Could the listing below be reproduced exactly, minus its pictures?

+--

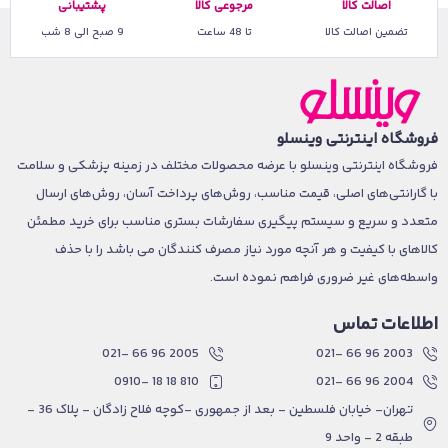
اصالت کالا
مرجوعی کالا
پشتیبانی
تضمین اصالت کالا
تا 48 ساعت
9 صبح الی 8 شب
فروشگاه اینترنتی وینسلو
فروشگاه اینترنتی وینسلو با عرضه محصولات مختلف در زمینه پزشکی و سلامت
با گارانتی‌های اصلی، قیمت مناسب، روش‌های پرداخت آسان، روش‌های ارسال
متعدد و سریع و سیستم پیگیری سفارشات بستری مناسب برای خرید مطمئن
کالاهای با کیفیت و هر آنچه مورد نیاز مصرف کنندگان می باشد را با حذف
واسطه‌های غیر ضروری فراهم نموده است.
اطلاعات تماس
2005 96 66 -021
2003 96 66 -021
810 18 18 -0910
2004 96 66 -021
تهران- خیابان فلسطین - بعد از جمهوری -کوچه فلاح زادگان - پلاک 36 -
طبقه 2 - واحد 9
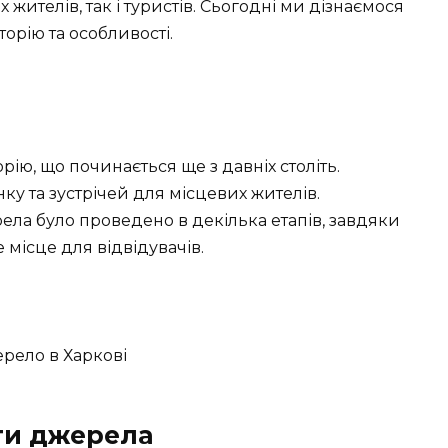
 жителів, так і туристів. Сьогодні ми дізнаємося
торію та особливості.
рію, що починається ще з давніх століть.
у та зустрічей для місцевих жителів.
ела було проведено в декілька етапів, завдяки
місце для відвідувачів.
ги джерела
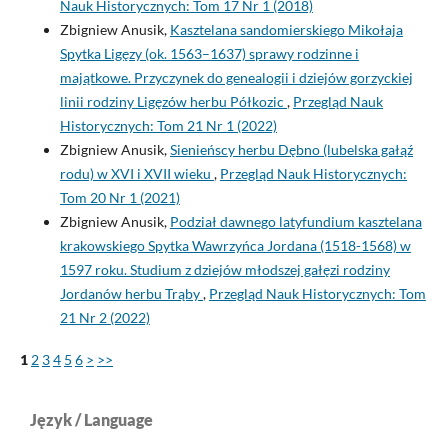
Nauk Historycznych: Tom 17 Nr 1 (2018)
Zbigniew Anusik,
Kasztelana sandomierskiego Mikołaja
Spytka Ligęzy (ok. 1563–1637) sprawy rodzinne i
majątkowe. Przyczynek do genealogii i dziejów gorzyckiej
linii rodziny Ligęzów herbu Półkozic
,
Przegląd Nauk
Historycznych: Tom 21 Nr 1 (2022)
Zbigniew Anusik,
Sienieńscy herbu Dębno (lubelska gałąź
rodu) w XVI i XVII wieku
,
Przegląd Nauk Historycznych:
Tom 20 Nr 1 (2021)
Zbigniew Anusik,
Podział dawnego latyfundium kasztelana
krakowskiego Spytka Wawrzyńca Jordana (1518-1568) w
1597 roku. Studium z dziejów młodszej gałęzi rodziny
Jordanów herbu Trąby
,
Przegląd Nauk Historycznych: Tom
21 Nr 2 (2022)
1
2
3
4
5
6
>
>>
Język / Language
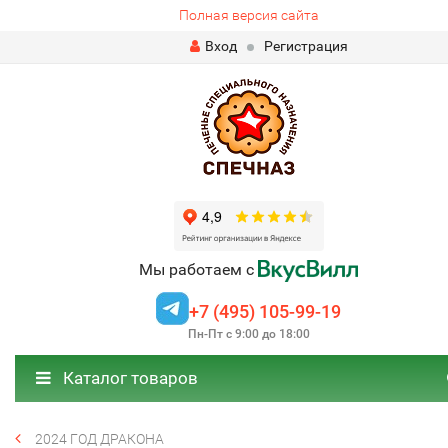
Полная версия сайта
Вход
Регистрация
Мы работаем с
+7 (495) 105-99-19
Пн-Пт с 9:00 до 18:00
Каталог товаров
2024 ГОД ДРАКОНА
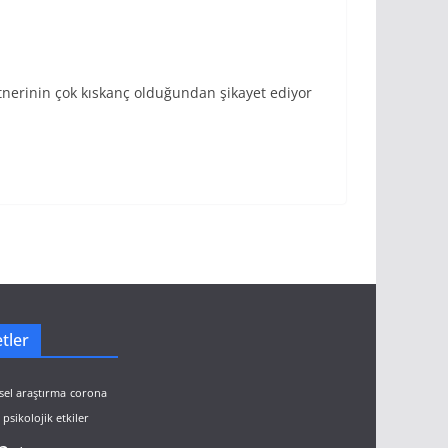
rtnerinin çok kıskanç olduğundan şikayet ediyor
tler
sel araştırma
corona
psikolojik etkiler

+--

● RESPONSE TO THE TASK
اصالت کالا
مرجوعی کالا
پشتیبانی
تضمین اصالت کالا
تا 48 ساعت
9 صبح الی 8 شب
فروشگاه اینترنتی وینسلو
فروشگاه اینترنتی وینسلو با عرضه محصولات مختلف در زمینه پزشکی و سلامت
با گارانتی‌های اصلی، قیمت مناسب، روش‌های پرداخت آسان، روش‌های ارسال
متعدد و سریع و سیستم پیگیری سفارشات بستری مناسب برای خرید مطمئن
کالاهای با کیفیت و هر آنچه مورد نیاز مصرف کنندگان می باشد را با حذف
واسطه‌های غیر ضروری فراهم نموده است.
اطلاعات تماس
2005 96 66 -021
2003 96 66 -021
810 18 18 -0910
2004 96 66 -021
تهران- خیابان فلسطین - بعد از جمهوری -کوچه فلاح زادگان - پلاک 36 -
طبقه 2 - واحد 9
 жителів, так і туристів. Сьогодні ми дізнаємося
торію та особливості.
рію, що починається ще з давніх століть.
у та зустрічей для місцевих жителів.
ела було проведено в декілька етапів, завдяки
місце для відвідувачів.
ги джерела
Nauk Historycznych: Tom 17 Nr 1 (2018)
Zbigniew Anusik,
Kasztelana sandomierskiego Mikołaja
Spytka Ligęzy (ok. 1563–1637) sprawy rodzinne i
majątkowe. Przyczynek do genealogii i dziejów gorzyckiej
linii rodziny Ligęzów herbu Półkozic
,
Przegląd Nauk
Historycznych: Tom 21 Nr 1 (2022)
Zbigniew Anusik,
Sienieńscy herbu Dębno (lubelska gałąź
rodu) w XVI i XVII wieku
,
Przegląd Nauk Historycznych:
Tom 20 Nr 1 (2021)
Zbigniew Anusik,
Podział dawnego latyfundium kasztelana
krakowskiego Spytka Wawrzyńca Jordana (1518-1568) w
1597 roku. Studium z dziejów młodszej gałęzi rodziny
Jordanów herbu Trąby
,
Przegląd Nauk Historycznych: Tom
21 Nr 2 (2022)
1
2
3
4
5
6
>
>>
Język / Language
Полная версия сайта
Вход
Регистрация
Мы работаем с
+7 (495) 105-99-19
Пн-Пт с 9:00 до 18:00
Каталог товаров
2024 ГОД ДРАКОНА
rtnerinin çok kıskanç olduğundan şikayet ediyor
tler
sel araştırma
corona
psikolojik etkiler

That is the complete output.